Credit extension fails to cheer Colombo bourse
View(s):Lifting of credit restrictions this week failed to cheer the Colombo share market which fell for four straight days this week, raising questions as to whether analysts got it wrong in saying earlier that lack of credit is a serious problem
Tushan Wickramasinghe, Managing Director/CEO of Capital TRUST Securities (Pvt), among those who pushed for more credit, however on Friday noted that the removal of credit restrictions on brokers was requested not to push the market but merely to correct the anomalies in the rules.

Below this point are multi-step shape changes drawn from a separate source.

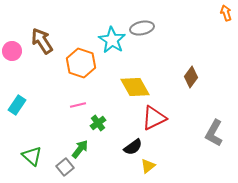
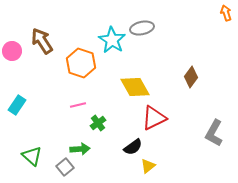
green arrow: rotated 48 degrees clockwise
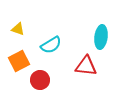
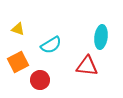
orange square: moved 1 px left, 1 px down
red triangle: moved 1 px right
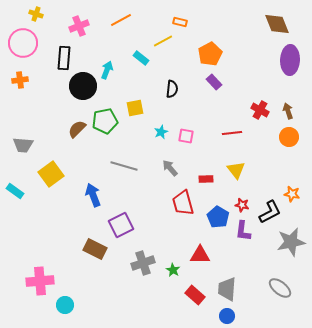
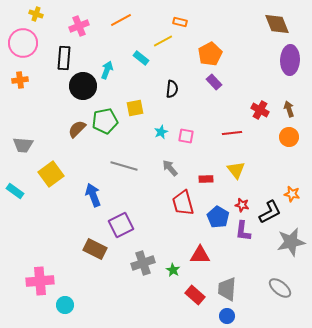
brown arrow at (288, 111): moved 1 px right, 2 px up
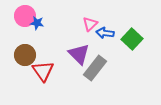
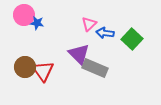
pink circle: moved 1 px left, 1 px up
pink triangle: moved 1 px left
brown circle: moved 12 px down
gray rectangle: rotated 75 degrees clockwise
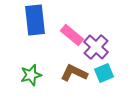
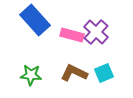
blue rectangle: rotated 36 degrees counterclockwise
pink rectangle: rotated 25 degrees counterclockwise
purple cross: moved 15 px up
green star: rotated 20 degrees clockwise
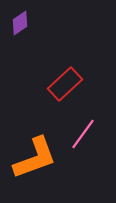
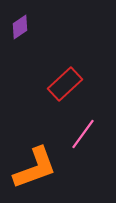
purple diamond: moved 4 px down
orange L-shape: moved 10 px down
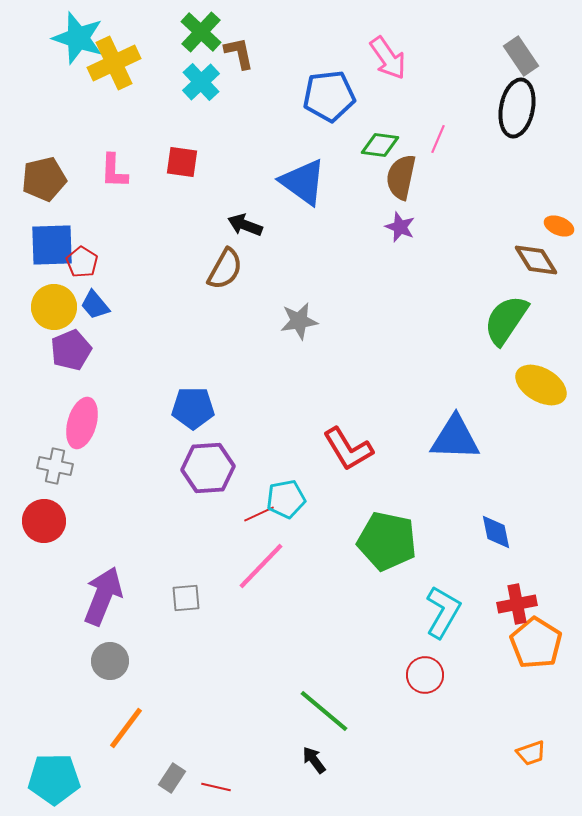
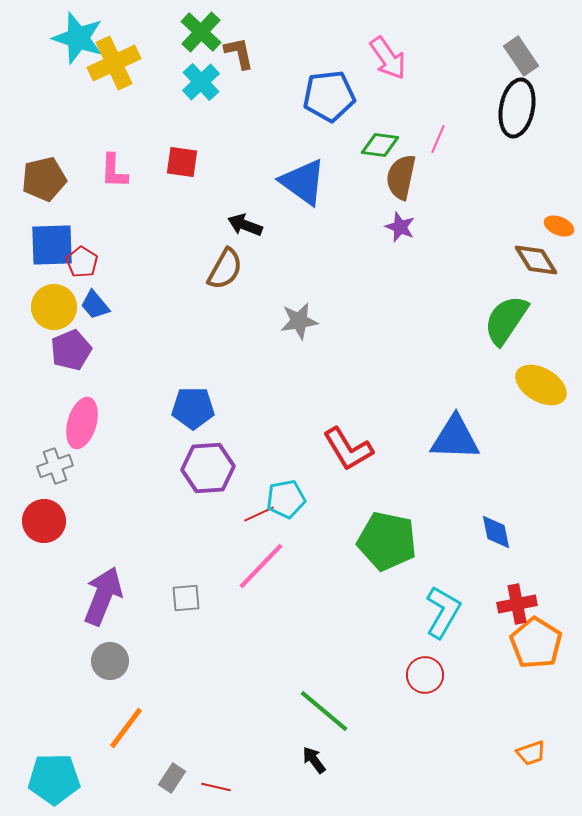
gray cross at (55, 466): rotated 32 degrees counterclockwise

It would also provide more credit facilities to small investors who can’t access bank finance, he said.
Murtaza Jafferjee, CEO JB Stockbrokers told the Business Times that in a situation where both the economic growth and the earnings growth have dropped, the credit relaxation by the Securities and Exchange Commission
(SEC) won’t compensate for the cost of interest on the credit given. “If credit was extended for free (hypothetically), then it’ll be fine, but that’s not the case.” He noted that the market will display a ‘yo-yo’ and be sideways for sometime.
Another analyst said that the market has been down for the most part of this year and it’s wrong to assume it had anything to do with credit. On Friday share prices picked up.
“When new SEC chairman Nalaka Godahewa took over (in end-August), the market was up by 15-20 per cent as the sentiment had improved. He actually did nothing, but the (price) surge was purely driven by sentiment,” he said, noting that this clearly shows that the CSE’s drop during the past had in fact ‘nothing’ to do with extending credit.
“The market was undervalued for a while and it required a catalyst. With foreign buyers coming in, it got activated,” a stockbroker said.